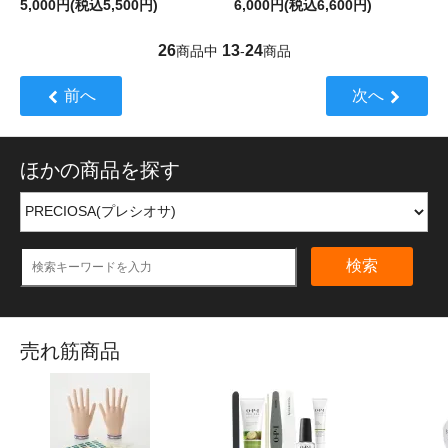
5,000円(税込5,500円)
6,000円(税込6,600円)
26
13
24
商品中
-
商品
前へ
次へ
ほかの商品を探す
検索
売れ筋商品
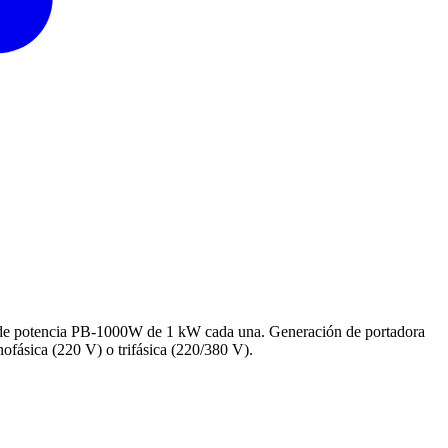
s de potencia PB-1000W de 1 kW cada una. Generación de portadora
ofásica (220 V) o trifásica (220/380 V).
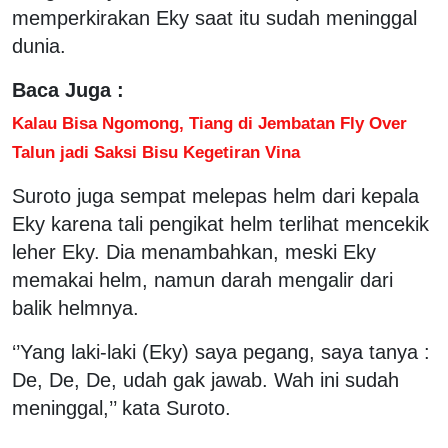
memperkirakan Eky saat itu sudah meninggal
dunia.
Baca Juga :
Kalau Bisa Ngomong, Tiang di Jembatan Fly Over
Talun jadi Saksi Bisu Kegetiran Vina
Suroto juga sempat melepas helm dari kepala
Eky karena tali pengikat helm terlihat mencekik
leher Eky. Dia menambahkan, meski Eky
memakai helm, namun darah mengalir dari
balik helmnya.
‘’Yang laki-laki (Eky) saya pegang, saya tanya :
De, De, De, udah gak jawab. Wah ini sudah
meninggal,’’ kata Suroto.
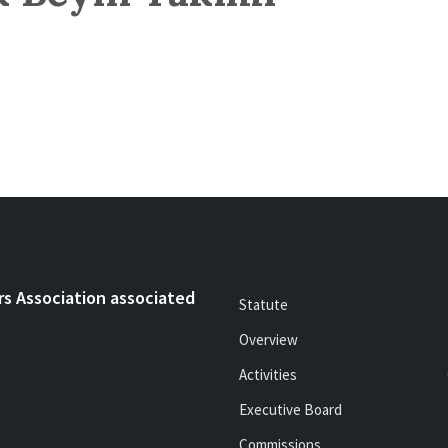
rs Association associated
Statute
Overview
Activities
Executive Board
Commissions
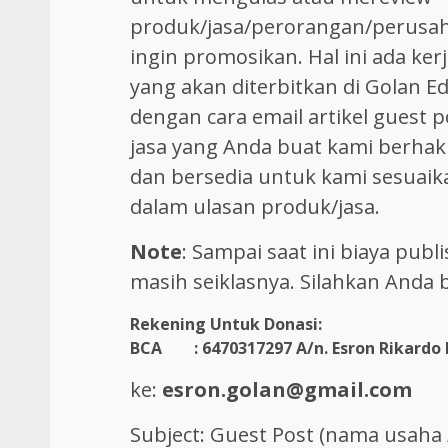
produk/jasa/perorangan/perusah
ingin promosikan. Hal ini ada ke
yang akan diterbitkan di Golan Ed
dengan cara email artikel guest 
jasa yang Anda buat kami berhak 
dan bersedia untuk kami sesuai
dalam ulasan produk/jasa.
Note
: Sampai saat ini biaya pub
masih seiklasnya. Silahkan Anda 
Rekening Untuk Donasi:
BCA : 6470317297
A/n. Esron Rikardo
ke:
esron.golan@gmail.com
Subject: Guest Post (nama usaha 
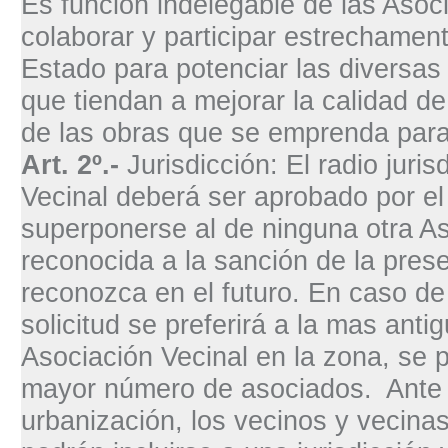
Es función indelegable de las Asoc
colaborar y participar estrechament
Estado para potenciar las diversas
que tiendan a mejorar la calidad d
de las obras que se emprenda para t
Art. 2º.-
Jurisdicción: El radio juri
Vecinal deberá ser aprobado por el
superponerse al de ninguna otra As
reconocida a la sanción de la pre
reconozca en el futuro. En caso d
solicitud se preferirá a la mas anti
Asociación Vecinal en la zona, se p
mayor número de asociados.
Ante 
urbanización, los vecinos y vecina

# # # # #

**TASK OBJECTIVE:** Print exactly the stretch of lines beginning with the one that holds "Jurisdicción: El radio juri" and ending at the last line above.

**OUTPUT BELOW:**
Jurisdicción: El radio juri
Vecinal deberá ser aprobado por el
superponerse al de ninguna otra As
reconocida a la sanción de la pre
reconozca en el futuro. En caso d
solicitud se preferirá a la mas anti
Asociación Vecinal en la zona, se p
mayor número de asociados.
Ante 
urbanización, los vecinos y vecina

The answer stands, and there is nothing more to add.